Could we also add "Reported-by: gthelen@google.com"

> Signed-off-by: Sean Christopherson <seanjc@google.com>
> ---
>  arch/x86/kvm/x86.c | 4 ++++
>  1 file changed, 4 insertions(+)
>
> diff --git a/arch/x86/kvm/x86.c b/arch/x86/kvm/x86.c
> index 439312e04384..5f220c04624e 100644
> --- a/arch/x86/kvm/x86.c
> +++ b/arch/x86/kvm/x86.c
> @@ -2172,6 +2172,8 @@ fastpath_t handle_fastpath_set_msr_irqoff(struct kvm_vcpu *vcpu)
>         u64 data;
>         fastpath_t ret = EXIT_FASTPATH_NONE;
>
> +       kvm_vcpu_srcu_read_lock(vcpu);
> +
>         switch (msr) {
>         case APIC_BASE_MSR + (APIC_ICR >> 4):
>                 data = kvm_read_edx_eax(vcpu);
> @@ -2194,6 +2196,8 @@ fastpath_t handle_fastpath_set_msr_irqoff(struct kvm_vcpu *vcpu)
>         if (ret != EXIT_FASTPATH_NONE)
>                 trace_kvm_msr_write(msr, data);
>
> +       kvm_vcpu_srcu_read_unlock(vcpu);
> +
>         return ret;
>  }
>  EXPORT_SYMBOL_GPL(handle_fastpath_set_msr_irqoff);
>
> base-commit: 88bb466c9dec4f70d682cf38c685324e7b1b3d60
> --
>

As a separate issue, shouldn't we restrict the MSR filter from being
able to intercept MSRs handled by the fast path?  I see that we do
that for the APIC MSRs, but if MSR_IA32_TSC_DEADLINE is handled by the
fast path, I don't see a way for userspace to override that behavior.
So maybe it shouldn't?  E.g.

diff --git a/arch/x86/kvm/x86.c b/arch/x86/kvm/x86.c
index 439312e04384..dd0a314da0a3 100644
--- a/arch/x86/kvm/x86.c
+++ b/arch/x86/kvm/x86.c
@@ -1787,7 +1787,7 @@ bool kvm_msr_allowed(struct kvm_vcpu *vcpu, u32
index, u32 type)
        u32 i;

        /* x2APIC MSRs do not support filtering. */
-       if (index >= 0x800 && index <= 0x8ff)
+       if (index >= 0x800 && index <= 0x8ff || index == MSR_IA32_TSC_DEADLINE)
                return true;

        idx = srcu_read_lock(&kvm->srcu);
Sean Christopherson June 26, 2023, 5:34 p.m.
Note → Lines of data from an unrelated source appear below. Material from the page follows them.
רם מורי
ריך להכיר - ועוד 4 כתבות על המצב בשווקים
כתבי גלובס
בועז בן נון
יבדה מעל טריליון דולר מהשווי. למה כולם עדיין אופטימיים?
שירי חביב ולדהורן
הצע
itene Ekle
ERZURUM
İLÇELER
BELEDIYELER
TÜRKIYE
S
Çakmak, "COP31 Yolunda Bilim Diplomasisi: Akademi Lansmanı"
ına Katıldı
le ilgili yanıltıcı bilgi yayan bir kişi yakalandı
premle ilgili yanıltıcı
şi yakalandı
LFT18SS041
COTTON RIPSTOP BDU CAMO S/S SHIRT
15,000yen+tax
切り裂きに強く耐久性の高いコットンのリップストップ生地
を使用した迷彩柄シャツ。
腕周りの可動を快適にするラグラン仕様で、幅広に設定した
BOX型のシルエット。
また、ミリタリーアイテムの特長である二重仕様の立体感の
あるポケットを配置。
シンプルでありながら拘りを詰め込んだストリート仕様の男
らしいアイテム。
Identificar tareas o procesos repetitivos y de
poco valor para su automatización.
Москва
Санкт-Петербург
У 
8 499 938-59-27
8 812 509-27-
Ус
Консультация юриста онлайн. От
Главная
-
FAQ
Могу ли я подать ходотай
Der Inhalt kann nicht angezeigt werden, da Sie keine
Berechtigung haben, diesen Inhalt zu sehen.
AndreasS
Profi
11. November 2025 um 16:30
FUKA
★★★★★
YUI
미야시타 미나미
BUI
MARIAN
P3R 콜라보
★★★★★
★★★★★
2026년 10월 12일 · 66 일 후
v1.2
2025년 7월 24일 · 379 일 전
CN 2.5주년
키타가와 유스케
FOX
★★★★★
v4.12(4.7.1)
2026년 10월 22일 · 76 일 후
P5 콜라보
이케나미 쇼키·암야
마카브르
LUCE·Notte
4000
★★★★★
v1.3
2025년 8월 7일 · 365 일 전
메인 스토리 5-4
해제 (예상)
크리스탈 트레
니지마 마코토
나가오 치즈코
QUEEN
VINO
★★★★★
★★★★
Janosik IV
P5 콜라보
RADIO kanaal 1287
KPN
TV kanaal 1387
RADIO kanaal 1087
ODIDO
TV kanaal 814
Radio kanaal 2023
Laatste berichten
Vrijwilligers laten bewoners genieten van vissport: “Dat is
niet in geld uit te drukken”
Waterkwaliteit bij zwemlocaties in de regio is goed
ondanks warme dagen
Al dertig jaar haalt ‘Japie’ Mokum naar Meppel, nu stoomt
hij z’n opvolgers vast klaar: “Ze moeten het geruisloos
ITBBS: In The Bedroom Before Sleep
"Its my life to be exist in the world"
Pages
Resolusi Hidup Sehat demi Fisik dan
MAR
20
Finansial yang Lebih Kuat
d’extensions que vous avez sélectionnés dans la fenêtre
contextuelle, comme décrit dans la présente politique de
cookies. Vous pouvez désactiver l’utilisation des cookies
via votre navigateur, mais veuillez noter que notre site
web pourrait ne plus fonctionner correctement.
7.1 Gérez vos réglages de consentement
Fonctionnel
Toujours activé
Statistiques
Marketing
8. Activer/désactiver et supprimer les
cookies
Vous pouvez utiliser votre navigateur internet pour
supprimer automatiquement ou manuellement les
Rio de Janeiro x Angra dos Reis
UTC | #3
On Mon, Jun 26, 2023, Aaron Lewis wrote:
> As a separate issue, shouldn't we restrict the MSR filter from being
> able to intercept MSRs handled by the fast path?  I see that we do
> that for the APIC MSRs, but if MSR_IA32_TSC_DEADLINE is handled by the
> fast path, I don't see a way for userspace to override that behavior.
> So maybe it shouldn't?  E.g.
> 
> diff --git a/arch/x86/kvm/x86.c b/arch/x86/kvm/x86.c
> index 439312e04384..dd0a314da0a3 100644
> --- a/arch/x86/kvm/x86.c
> +++ b/arch/x86/kvm/x86.c
> @@ -1787,7 +1787,7 @@ bool kvm_msr_allowed(struct kvm_vcpu *vcpu, u32
> index, u32 type)
>         u32 i;
> 
>         /* x2APIC MSRs do not support filtering. */
> -       if (index >= 0x800 && index <= 0x8ff)
> +       if (index >= 0x800 && index <= 0x8ff || index == MSR_IA32_TSC_DEADLINE)
>                 return true;
> 
>         idx = srcu_read_lock(&kvm->srcu);

Yeah, I saw that flaw too :-/  I'm not entirely sure what to do about MSRs that
can be handled in the fastpath.

On one hand, intercepting those MSRs probably doesn't make much sense.  On the
other hand, the MSR filter needs to be uABI, i.e. we can't make the statement
"MSRs handled in KVM's fastpath can't be filtered", because either every new
fastpath MSRs will potentially break userspace, or KVM will be severely limited
with respect to what can be handled in the fastpath.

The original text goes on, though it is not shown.